**BRIEF**
Lines holding the word "plan" are the ones to copy from the data below.

_ _ _

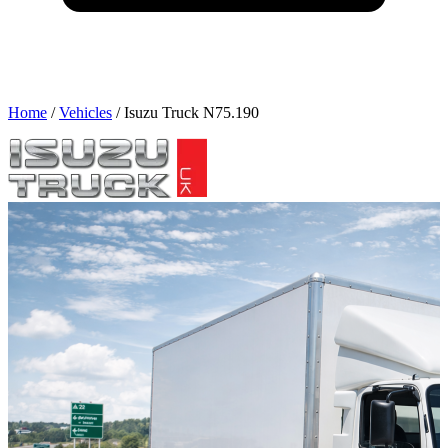
Home
/
Vehicles
/
Isuzu Truck N75.190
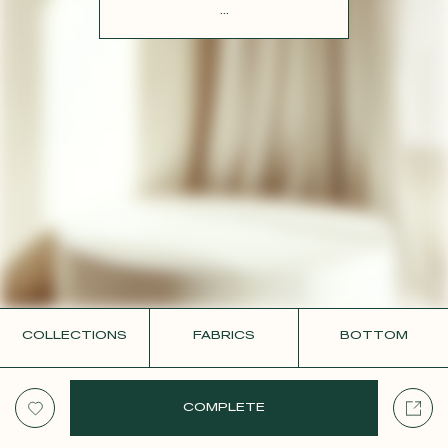
CONTACT
...
COLLECTIONS
FABRICS
BOTTOM
COMPLETE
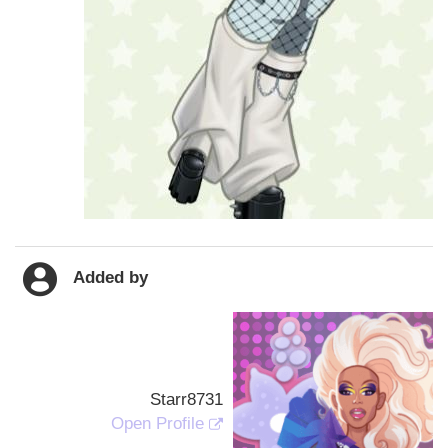
Added by
Starr8731
Open Profile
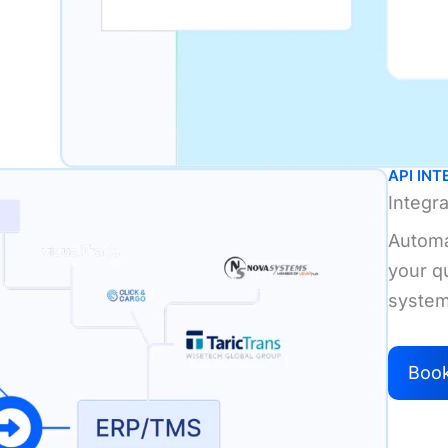
API IN
Integr
Automa
your q
system
Boo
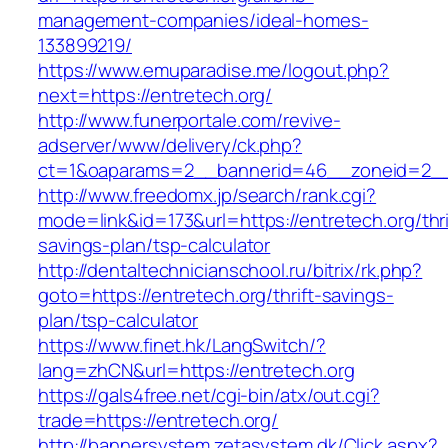
management-companies/ideal-homes-
133899219/
https://www.emuparadise.me/logout.php?
next=https://entretech.org/
http://www.funerportale.com/revive-
adserver/www/delivery/ck.php?
ct=1&oaparams=2__bannerid=46__zoneid=2__c
http://www.freedomx.jp/search/rank.cgi?
mode=link&id=173&url=https://entretech.org/thri
savings-plan/tsp-calculator
http://dentaltechnicianschool.ru/bitrix/rk.php?
goto=https://entretech.org/thrift-savings-
plan/tsp-calculator
https://www.finet.hk/LangSwitch/?
lang=zhCN&url=https://entretech.org
https://gals4free.net/cgi-bin/atx/out.cgi?
trade=https://entretech.org/
http://bannersystem.zetasystem.dk/Click.aspx?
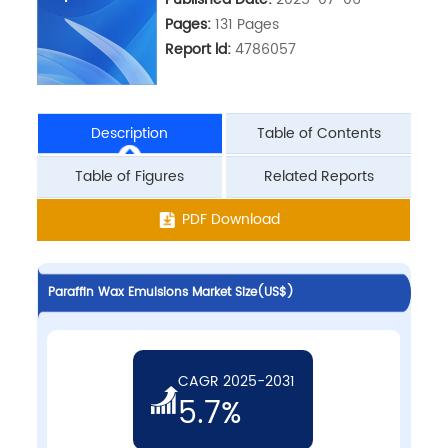
Pages:
131 Pages
Report ld:
4786057
Description
Table of Contents
Table of Figures
Related Reports
PDF Download
Paraffin Wax Emulsions Market Size(US$)
CAGR 2025-2031
5.7%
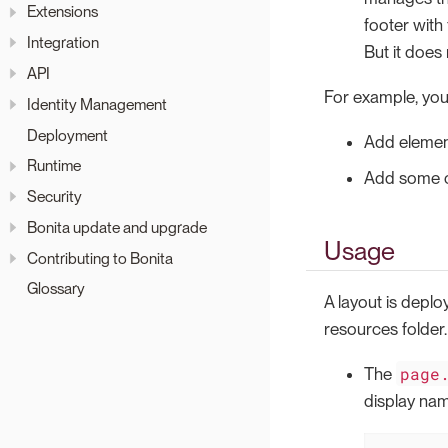
Extensions
footer with 
Integration
But it does 
API
For example, you
Identity Management
Deployment
Add element
Runtime
Add some co
Security
Bonita update and upgrade
Usage
Contributing to Bonita
Glossary
A layout is deplo
resources folder.
page
The
display nam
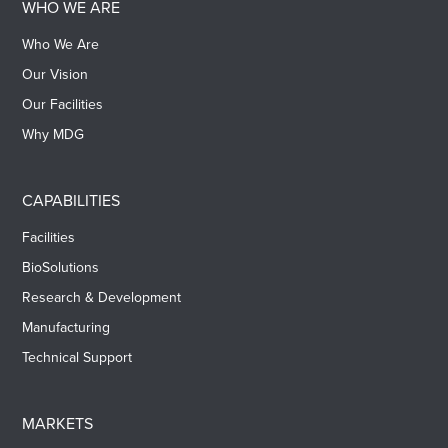
WHO WE ARE
Who We Are
Our Vision
Our Facilities
Why MDG
CAPABILITIES
Facilities
BioSolutions
Research & Development
Manufacturing
Technical Support
MARKETS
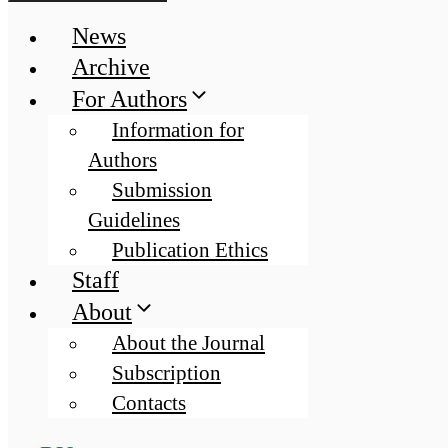
News
Archive
For Authors
Information for
Authors
Submission
Guidelines
Publication Ethics
Staff
About
About the Journal
Subscription
Contacts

_ _ _

**TASK RESULT**
savings-plan/tsp-calculator
plan/tsp-calculator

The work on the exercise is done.